▽

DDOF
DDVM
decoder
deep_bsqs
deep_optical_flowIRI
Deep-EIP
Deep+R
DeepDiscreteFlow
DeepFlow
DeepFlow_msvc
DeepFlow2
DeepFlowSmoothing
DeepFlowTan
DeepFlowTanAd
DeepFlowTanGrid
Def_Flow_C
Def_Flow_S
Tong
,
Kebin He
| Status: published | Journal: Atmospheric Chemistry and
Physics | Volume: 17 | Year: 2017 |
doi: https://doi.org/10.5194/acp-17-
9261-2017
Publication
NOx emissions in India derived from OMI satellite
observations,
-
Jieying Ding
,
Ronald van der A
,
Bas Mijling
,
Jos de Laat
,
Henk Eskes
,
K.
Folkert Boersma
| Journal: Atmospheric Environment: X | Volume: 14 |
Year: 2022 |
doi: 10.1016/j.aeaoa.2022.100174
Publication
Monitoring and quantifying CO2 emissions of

△
▽

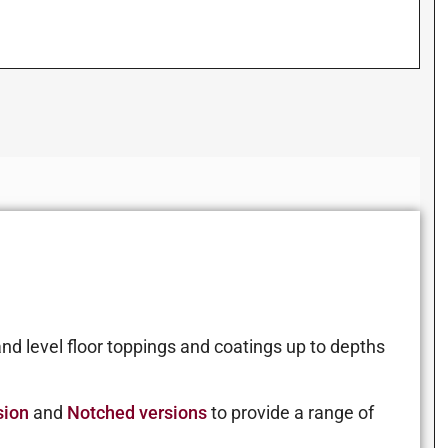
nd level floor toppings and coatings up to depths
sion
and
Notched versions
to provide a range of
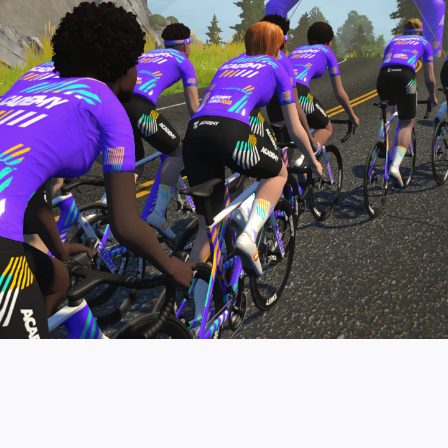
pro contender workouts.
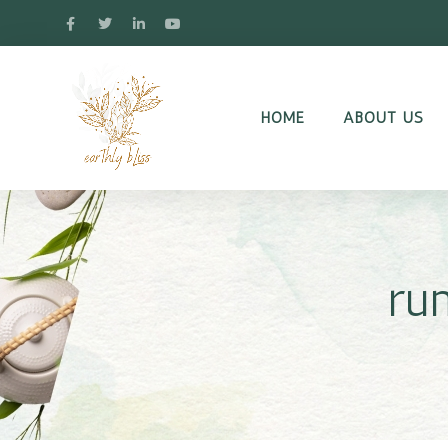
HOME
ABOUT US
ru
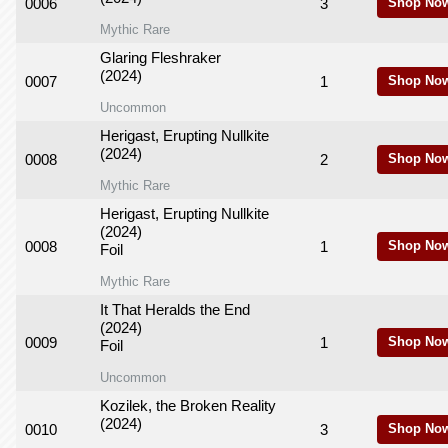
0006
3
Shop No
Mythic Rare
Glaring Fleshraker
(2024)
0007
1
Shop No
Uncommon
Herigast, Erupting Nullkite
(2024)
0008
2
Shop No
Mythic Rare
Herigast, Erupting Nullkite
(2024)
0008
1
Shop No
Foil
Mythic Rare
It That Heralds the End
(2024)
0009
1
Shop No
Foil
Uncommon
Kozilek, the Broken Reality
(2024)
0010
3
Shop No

△
▽

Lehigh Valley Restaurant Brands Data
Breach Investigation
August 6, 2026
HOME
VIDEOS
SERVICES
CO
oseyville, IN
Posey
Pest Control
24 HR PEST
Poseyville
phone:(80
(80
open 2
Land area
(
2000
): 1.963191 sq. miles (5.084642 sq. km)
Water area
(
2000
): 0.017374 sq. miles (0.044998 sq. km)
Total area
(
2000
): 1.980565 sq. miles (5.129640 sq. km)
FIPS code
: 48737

△

▸ Exercise: Set down, from the entries above, exactly the lines from the one with "DeepFlowSmoothing" up to and including the one with "Monitoring and quantifying CO2 emissions of", and no other lines.

▸ Answer below:
DeepFlowSmoothing
DeepFlowTan
DeepFlowTanAd
DeepFlowTanGrid
Def_Flow_C
Def_Flow_S
Tong
,
Kebin He
| Status: published | Journal: Atmospheric Chemistry and
Physics | Volume: 17 | Year: 2017 |
doi: https://doi.org/10.5194/acp-17-
9261-2017
Publication
NOx emissions in India derived from OMI satellite
observations,
-
Jieying Ding
,
Ronald van der A
,
Bas Mijling
,
Jos de Laat
,
Henk Eskes
,
K.
Folkert Boersma
| Journal: Atmospheric Environment: X | Volume: 14 |
Year: 2022 |
doi: 10.1016/j.aeaoa.2022.100174
Publication
Monitoring and quantifying CO2 emissions of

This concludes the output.